=== Begin Enclosure ===

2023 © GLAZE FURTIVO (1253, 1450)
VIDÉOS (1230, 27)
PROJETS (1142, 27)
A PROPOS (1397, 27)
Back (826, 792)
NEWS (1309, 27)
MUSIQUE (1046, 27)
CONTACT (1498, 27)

=== End Enclosure ===
=== Begin Enclosure ===

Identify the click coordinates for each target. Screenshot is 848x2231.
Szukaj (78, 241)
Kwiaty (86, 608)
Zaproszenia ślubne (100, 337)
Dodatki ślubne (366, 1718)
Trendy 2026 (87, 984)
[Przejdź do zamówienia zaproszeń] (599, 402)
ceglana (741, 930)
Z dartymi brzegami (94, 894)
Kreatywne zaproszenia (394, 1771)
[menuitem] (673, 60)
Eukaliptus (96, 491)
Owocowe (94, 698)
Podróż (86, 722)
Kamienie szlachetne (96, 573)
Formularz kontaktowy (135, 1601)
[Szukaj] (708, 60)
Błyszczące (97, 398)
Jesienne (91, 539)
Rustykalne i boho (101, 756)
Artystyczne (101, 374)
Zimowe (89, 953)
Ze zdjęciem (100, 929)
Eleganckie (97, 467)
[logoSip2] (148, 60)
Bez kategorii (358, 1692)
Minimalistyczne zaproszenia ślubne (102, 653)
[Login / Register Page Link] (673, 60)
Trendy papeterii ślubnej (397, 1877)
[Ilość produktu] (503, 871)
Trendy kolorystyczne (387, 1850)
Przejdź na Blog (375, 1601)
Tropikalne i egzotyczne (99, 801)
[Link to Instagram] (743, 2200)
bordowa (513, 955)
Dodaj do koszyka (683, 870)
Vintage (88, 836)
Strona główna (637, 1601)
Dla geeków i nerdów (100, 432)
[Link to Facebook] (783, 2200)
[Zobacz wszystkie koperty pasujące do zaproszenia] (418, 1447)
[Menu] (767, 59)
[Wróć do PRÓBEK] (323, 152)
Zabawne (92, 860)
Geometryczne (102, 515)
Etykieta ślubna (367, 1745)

=== End Enclosure ===

• _To do_:
Copy out the lines above exactly, beginning at the one that contains "Trendy 2026 (87, 984)" and ending at the one that contains "[logoSip2] (148, 60)".

• _Written response_:
Trendy 2026 (87, 984)
[Przejdź do zamówienia zaproszeń] (599, 402)
ceglana (741, 930)
Z dartymi brzegami (94, 894)
Kreatywne zaproszenia (394, 1771)
[menuitem] (673, 60)
Eukaliptus (96, 491)
Owocowe (94, 698)
Podróż (86, 722)
Kamienie szlachetne (96, 573)
Formularz kontaktowy (135, 1601)
[Szukaj] (708, 60)
Błyszczące (97, 398)
Jesienne (91, 539)
Rustykalne i boho (101, 756)
Artystyczne (101, 374)
Zimowe (89, 953)
Ze zdjęciem (100, 929)
Eleganckie (97, 467)
[logoSip2] (148, 60)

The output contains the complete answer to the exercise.